▶ [PROMPT] Retype each entry exactly.

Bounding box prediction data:
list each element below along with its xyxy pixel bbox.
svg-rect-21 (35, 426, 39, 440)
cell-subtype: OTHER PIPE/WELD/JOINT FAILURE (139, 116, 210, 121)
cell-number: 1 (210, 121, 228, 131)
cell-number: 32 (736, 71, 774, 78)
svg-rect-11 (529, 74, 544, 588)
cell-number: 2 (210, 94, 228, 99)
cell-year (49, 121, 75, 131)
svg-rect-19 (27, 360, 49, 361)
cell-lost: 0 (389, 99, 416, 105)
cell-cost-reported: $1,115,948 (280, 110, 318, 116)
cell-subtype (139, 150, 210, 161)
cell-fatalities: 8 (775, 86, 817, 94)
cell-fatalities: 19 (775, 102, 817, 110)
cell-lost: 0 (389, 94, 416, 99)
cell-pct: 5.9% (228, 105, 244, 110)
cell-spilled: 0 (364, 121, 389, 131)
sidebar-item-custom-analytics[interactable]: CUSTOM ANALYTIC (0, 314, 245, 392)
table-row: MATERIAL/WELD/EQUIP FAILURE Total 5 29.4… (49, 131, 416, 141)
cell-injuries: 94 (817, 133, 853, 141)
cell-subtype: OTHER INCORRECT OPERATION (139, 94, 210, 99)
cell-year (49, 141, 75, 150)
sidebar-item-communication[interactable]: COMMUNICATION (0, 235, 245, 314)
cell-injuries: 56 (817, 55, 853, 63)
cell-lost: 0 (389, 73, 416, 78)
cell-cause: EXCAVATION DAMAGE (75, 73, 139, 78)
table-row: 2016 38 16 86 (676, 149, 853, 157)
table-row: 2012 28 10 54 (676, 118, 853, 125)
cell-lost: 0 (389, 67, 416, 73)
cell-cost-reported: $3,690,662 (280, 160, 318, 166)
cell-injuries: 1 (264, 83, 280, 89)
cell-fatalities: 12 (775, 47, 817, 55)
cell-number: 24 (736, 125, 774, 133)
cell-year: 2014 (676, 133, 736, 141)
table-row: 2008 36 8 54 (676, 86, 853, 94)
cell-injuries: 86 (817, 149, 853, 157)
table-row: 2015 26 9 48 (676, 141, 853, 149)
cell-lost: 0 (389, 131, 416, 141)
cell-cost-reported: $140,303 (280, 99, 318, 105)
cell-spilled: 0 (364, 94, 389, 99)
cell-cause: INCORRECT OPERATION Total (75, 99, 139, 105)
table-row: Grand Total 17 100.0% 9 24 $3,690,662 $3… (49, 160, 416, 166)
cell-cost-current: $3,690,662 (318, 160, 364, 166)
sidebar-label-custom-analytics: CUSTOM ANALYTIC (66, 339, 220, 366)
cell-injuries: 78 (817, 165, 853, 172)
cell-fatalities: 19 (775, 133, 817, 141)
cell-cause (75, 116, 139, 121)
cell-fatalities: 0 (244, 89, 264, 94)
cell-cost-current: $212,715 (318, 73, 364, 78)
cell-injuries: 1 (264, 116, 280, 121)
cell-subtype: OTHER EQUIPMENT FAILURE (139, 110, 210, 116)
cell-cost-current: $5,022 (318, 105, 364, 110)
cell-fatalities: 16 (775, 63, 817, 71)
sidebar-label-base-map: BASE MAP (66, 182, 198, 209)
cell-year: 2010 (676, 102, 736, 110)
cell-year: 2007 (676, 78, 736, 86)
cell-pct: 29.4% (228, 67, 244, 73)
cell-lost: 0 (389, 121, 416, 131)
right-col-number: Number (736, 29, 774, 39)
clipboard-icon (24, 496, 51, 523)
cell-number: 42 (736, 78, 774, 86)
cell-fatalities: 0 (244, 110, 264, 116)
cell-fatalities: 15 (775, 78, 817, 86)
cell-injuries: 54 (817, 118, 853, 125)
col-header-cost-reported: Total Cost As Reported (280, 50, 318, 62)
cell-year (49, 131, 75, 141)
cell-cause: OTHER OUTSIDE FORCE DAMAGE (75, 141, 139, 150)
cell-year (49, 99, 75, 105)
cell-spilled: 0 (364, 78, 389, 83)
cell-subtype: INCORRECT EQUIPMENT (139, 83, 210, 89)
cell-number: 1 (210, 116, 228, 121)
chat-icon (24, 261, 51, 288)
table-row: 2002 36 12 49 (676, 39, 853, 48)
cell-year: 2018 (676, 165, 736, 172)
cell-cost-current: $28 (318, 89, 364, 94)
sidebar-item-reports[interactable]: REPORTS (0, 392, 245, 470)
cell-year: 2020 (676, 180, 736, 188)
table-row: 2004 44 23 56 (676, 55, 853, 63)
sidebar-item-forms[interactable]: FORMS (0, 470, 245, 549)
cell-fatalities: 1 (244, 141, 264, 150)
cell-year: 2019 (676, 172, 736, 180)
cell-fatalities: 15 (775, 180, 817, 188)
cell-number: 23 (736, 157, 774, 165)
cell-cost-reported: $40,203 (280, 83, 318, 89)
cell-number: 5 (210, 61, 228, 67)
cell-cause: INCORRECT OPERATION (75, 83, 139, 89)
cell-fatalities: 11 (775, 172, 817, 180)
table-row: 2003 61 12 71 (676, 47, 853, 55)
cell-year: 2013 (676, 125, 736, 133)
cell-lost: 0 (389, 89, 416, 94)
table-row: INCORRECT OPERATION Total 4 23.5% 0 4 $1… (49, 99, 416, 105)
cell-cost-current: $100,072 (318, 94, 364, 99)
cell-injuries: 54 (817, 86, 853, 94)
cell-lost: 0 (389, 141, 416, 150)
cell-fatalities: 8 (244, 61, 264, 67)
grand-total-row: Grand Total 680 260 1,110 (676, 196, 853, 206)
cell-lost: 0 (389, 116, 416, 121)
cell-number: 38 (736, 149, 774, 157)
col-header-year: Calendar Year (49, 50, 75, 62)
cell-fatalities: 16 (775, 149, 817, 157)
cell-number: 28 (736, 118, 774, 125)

▶ [SOLUTION TO THE PROBLEM]
list each element below along with its xyxy pixel bbox.
svg-rect-21 (35, 426, 39, 440)
cell-subtype: OTHER PIPE/WELD/JOINT FAILURE (139, 116, 210, 121)
cell-number: 1 (210, 121, 228, 131)
cell-number: 32 (736, 71, 774, 78)
svg-rect-11 (529, 74, 544, 588)
cell-number: 2 (210, 94, 228, 99)
cell-year (49, 121, 75, 131)
svg-rect-19 (27, 360, 49, 361)
cell-lost: 0 (389, 99, 416, 105)
cell-cost-reported: $1,115,948 (280, 110, 318, 116)
cell-subtype (139, 150, 210, 161)
cell-fatalities: 8 (775, 86, 817, 94)
cell-fatalities: 19 (775, 102, 817, 110)
cell-lost: 0 (389, 94, 416, 99)
cell-pct: 5.9% (228, 105, 244, 110)
cell-spilled: 0 (364, 121, 389, 131)
sidebar-item-custom-analytics[interactable]: CUSTOM ANALYTIC (0, 314, 245, 392)
table-row: MATERIAL/WELD/EQUIP FAILURE Total 5 29.4… (49, 131, 416, 141)
cell-injuries: 94 (817, 133, 853, 141)
cell-subtype: OTHER INCORRECT OPERATION (139, 94, 210, 99)
cell-year (49, 141, 75, 150)
sidebar-item-communication[interactable]: COMMUNICATION (0, 235, 245, 314)
cell-injuries: 56 (817, 55, 853, 63)
cell-lost: 0 (389, 73, 416, 78)
cell-cause: EXCAVATION DAMAGE (75, 73, 139, 78)
table-row: 2016 38 16 86 (676, 149, 853, 157)
table-row: 2012 28 10 54 (676, 118, 853, 125)
cell-lost: 0 (389, 67, 416, 73)
cell-cost-reported: $3,690,662 (280, 160, 318, 166)
cell-injuries: 1 (264, 83, 280, 89)
cell-fatalities: 12 (775, 47, 817, 55)
cell-number: 24 (736, 125, 774, 133)
cell-year: 2014 (676, 133, 736, 141)
table-row: 2008 36 8 54 (676, 86, 853, 94)
cell-injuries: 86 (817, 149, 853, 157)
table-row: 2015 26 9 48 (676, 141, 853, 149)
cell-lost: 0 (389, 131, 416, 141)
cell-cost-reported: $140,303 (280, 99, 318, 105)
cell-spilled: 0 (364, 94, 389, 99)
cell-cause: INCORRECT OPERATION Total (75, 99, 139, 105)
table-row: Grand Total 17 100.0% 9 24 $3,690,662 $3… (49, 160, 416, 166)
cell-cost-current: $3,690,662 (318, 160, 364, 166)
sidebar-label-custom-analytics: CUSTOM ANALYTIC (66, 339, 220, 366)
cell-injuries: 78 (817, 165, 853, 172)
cell-fatalities: 19 (775, 133, 817, 141)
cell-cause (75, 116, 139, 121)
cell-fatalities: 0 (244, 89, 264, 94)
cell-cost-current: $212,715 (318, 73, 364, 78)
cell-injuries: 1 (264, 116, 280, 121)
cell-subtype: OTHER EQUIPMENT FAILURE (139, 110, 210, 116)
cell-cost-current: $5,022 (318, 105, 364, 110)
cell-fatalities: 16 (775, 63, 817, 71)
sidebar-label-base-map: BASE MAP (66, 182, 198, 209)
cell-year: 2010 (676, 102, 736, 110)
cell-year: 2007 (676, 78, 736, 86)
cell-pct: 29.4% (228, 67, 244, 73)
cell-lost: 0 (389, 121, 416, 131)
right-col-number: Number (736, 29, 774, 39)
clipboard-icon (24, 496, 51, 523)
cell-number: 42 (736, 78, 774, 86)
cell-fatalities: 0 (244, 110, 264, 116)
cell-fatalities: 15 (775, 78, 817, 86)
cell-injuries: 54 (817, 118, 853, 125)
col-header-cost-reported: Total Cost As Reported (280, 50, 318, 62)
cell-year (49, 131, 75, 141)
cell-cause: OTHER OUTSIDE FORCE DAMAGE (75, 141, 139, 150)
cell-year (49, 99, 75, 105)
cell-spilled: 0 (364, 78, 389, 83)
cell-subtype: INCORRECT EQUIPMENT (139, 83, 210, 89)
cell-number: 1 (210, 116, 228, 121)
chat-icon (24, 261, 51, 288)
table-row: 2002 36 12 49 (676, 39, 853, 48)
cell-year: 2018 (676, 165, 736, 172)
cell-cost-current: $28 (318, 89, 364, 94)
sidebar-item-reports[interactable]: REPORTS (0, 392, 245, 470)
cell-year: 2020 (676, 180, 736, 188)
table-row: 2004 44 23 56 (676, 55, 853, 63)
sidebar-item-forms[interactable]: FORMS (0, 470, 245, 549)
cell-fatalities: 1 (244, 141, 264, 150)
cell-year: 2019 (676, 172, 736, 180)
cell-fatalities: 15 (775, 180, 817, 188)
cell-number: 23 (736, 157, 774, 165)
cell-cost-reported: $40,203 (280, 83, 318, 89)
cell-number: 5 (210, 61, 228, 67)
cell-cause: INCORRECT OPERATION (75, 83, 139, 89)
cell-fatalities: 11 (775, 172, 817, 180)
table-row: 2003 61 12 71 (676, 47, 853, 55)
cell-year: 2013 (676, 125, 736, 133)
cell-lost: 0 (389, 89, 416, 94)
table-row: INCORRECT OPERATION Total 4 23.5% 0 4 $1… (49, 99, 416, 105)
cell-cost-current: $100,072 (318, 94, 364, 99)
cell-injuries: 54 (817, 86, 853, 94)
cell-lost: 0 (389, 141, 416, 150)
cell-fatalities: 8 (244, 61, 264, 67)
grand-total-row: Grand Total 680 260 1,110 (676, 196, 853, 206)
cell-lost: 0 (389, 116, 416, 121)
cell-number: 38 (736, 149, 774, 157)
col-header-year: Calendar Year (49, 50, 75, 62)
cell-fatalities: 16 (775, 149, 817, 157)
cell-number: 28 (736, 118, 774, 125)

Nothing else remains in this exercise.